Tandis que Serge Geoffrion tentait de minimiser les craintes que peut susciter la montée de l'ADQ dans la faveur populaire, le député de Matane, Matthias Rioux, a reconnu que la réélection du PQ dans les circonscriptions à forte proéminence francophone est loin d'être assurée. Le PQ n'est pas en difficulté dans Matane, «un comté sûr», a dit M. Rioux, mais «ce n'est pas le cas dans les autres» circonscriptions du Bas-Saint-Laurent et de la Gaspésie.

Le député de Matane croit que le PQ doit s'affirmer «résolument» comme un parti souverainiste et social-démocrate. À cet égard, les moyens pour parvenir à la souveraineté devront être précisés en vue des prochaines élections et l'option souverainiste ne pourra pas être balayée sous le tapis. «On ne peut pas réalistement aller devant le peuple québécois sans leur parler de souveraineté, a dit M. Rioux. Si on n'en parle pas, c'est une erreur et si on ne fait pas de référendum, c'est une autre erreur.»

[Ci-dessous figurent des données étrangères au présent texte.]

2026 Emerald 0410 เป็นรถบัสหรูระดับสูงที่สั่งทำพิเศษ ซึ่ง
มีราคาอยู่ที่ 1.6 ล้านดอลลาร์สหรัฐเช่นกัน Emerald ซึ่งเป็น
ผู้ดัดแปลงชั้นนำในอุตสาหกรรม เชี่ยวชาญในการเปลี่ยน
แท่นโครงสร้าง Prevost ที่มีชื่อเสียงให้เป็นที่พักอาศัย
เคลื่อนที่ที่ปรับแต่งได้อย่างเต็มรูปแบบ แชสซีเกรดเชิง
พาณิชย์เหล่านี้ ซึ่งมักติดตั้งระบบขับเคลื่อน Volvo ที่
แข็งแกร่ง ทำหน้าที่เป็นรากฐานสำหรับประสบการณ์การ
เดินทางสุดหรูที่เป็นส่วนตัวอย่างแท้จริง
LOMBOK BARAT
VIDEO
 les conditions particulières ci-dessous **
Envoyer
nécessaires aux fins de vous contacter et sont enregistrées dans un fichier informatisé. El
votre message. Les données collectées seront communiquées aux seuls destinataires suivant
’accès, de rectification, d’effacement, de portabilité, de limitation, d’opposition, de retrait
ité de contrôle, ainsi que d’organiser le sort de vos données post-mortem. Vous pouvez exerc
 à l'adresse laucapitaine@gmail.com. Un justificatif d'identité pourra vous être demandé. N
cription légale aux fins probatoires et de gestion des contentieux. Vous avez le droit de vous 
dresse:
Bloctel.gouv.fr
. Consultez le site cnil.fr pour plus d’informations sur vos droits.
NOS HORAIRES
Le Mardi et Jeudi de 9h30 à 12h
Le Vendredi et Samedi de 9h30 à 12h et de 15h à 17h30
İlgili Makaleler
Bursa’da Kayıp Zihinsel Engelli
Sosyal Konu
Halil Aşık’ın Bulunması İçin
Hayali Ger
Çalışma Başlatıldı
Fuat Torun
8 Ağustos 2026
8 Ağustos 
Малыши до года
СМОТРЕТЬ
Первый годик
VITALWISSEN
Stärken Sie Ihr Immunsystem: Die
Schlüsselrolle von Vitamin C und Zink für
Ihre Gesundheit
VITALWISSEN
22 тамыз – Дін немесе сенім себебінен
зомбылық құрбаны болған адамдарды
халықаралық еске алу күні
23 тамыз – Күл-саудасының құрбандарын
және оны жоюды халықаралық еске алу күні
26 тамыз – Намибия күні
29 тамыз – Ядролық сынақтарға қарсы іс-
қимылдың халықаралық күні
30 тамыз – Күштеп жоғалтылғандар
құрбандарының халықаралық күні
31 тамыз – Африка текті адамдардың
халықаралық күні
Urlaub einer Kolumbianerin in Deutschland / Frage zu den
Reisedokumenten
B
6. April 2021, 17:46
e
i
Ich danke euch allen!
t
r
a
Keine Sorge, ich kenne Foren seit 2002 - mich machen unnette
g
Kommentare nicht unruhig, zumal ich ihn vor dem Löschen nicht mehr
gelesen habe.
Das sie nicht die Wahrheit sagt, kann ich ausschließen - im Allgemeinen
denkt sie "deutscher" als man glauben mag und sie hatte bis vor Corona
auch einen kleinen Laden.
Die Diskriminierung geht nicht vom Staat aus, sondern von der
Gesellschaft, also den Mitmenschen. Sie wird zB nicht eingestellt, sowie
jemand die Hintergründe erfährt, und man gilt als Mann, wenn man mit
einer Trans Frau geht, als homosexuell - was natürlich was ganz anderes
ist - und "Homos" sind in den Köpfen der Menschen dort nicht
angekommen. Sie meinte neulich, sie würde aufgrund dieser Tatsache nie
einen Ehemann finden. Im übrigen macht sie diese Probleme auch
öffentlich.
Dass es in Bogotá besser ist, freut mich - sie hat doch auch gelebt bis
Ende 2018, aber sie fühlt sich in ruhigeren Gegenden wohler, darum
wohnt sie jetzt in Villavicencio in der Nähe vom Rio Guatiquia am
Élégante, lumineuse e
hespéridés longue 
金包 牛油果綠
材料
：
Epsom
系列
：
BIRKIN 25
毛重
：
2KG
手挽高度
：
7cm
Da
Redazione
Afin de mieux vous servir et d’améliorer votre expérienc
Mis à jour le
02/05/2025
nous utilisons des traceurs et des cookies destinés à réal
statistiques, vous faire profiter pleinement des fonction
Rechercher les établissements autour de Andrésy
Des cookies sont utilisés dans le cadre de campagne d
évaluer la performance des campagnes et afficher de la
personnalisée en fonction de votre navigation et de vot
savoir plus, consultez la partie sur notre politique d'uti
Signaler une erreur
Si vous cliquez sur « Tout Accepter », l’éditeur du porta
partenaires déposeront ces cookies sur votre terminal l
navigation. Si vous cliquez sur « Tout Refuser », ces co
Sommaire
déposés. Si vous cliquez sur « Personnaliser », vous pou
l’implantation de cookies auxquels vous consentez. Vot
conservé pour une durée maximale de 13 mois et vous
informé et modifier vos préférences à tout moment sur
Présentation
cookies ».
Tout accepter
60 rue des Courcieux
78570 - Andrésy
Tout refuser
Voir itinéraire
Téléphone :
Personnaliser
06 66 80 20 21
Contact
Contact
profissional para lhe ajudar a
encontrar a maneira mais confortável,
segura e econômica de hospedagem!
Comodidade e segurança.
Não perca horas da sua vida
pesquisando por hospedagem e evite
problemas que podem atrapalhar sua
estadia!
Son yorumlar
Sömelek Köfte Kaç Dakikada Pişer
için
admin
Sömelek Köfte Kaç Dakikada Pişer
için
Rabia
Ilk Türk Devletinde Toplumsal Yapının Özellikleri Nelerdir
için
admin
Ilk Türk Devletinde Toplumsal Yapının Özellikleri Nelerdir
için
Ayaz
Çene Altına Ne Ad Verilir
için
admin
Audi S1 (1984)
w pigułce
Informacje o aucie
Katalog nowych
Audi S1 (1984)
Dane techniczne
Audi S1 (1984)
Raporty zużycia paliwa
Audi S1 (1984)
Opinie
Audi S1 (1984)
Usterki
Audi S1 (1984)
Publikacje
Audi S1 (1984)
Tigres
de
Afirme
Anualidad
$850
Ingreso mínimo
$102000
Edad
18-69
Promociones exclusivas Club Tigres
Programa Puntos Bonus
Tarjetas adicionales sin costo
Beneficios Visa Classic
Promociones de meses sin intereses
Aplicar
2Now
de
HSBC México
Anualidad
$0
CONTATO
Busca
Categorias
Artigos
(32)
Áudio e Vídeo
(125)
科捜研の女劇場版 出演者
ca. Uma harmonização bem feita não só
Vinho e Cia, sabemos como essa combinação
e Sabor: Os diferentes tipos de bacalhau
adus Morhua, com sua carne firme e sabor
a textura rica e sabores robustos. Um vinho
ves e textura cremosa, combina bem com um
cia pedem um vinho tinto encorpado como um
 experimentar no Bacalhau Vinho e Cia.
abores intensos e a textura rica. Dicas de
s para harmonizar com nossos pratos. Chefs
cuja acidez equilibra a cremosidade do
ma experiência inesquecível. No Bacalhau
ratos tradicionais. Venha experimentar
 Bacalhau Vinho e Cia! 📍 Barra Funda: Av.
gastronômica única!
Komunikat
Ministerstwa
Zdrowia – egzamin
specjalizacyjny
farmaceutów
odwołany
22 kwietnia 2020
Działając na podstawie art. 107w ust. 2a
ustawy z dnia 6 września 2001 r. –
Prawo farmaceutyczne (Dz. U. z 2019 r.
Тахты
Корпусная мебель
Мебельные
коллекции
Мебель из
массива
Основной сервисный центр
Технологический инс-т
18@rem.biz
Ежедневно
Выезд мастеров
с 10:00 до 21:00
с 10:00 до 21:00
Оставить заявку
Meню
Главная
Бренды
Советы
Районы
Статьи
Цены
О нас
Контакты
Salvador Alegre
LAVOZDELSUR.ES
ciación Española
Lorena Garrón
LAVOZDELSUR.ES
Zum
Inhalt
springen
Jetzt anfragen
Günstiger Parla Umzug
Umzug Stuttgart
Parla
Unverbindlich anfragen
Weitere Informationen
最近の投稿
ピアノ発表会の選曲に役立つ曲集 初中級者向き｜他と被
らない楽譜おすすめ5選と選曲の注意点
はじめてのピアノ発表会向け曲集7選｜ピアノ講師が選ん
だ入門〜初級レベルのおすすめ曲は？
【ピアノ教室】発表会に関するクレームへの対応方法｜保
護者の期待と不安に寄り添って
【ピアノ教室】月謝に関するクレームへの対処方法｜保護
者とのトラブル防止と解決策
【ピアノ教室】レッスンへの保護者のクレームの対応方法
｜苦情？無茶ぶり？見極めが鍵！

Pour le ministre d'État à la Santé et aux Services sociaux, François Legault, cependant, le gouvernement péquiste ne peut aller plus vite que la population. Entre-temps, d'autres enjeux s'imposent. M. Legault en appelle à un «vrai débat d'idées» pour contrer l'ADQ. «On a au Québec des décisions importantes à prendre. Est-ce qu'on veut protéger les acquis de la Révolution tranquille? Est-ce qu'on veut assurer les coûts des programmes sociaux qu'on a mis en place depuis la Révolution tranquille ou si on veut se laisser porter par ce vent de droite vers une société plus individualiste?»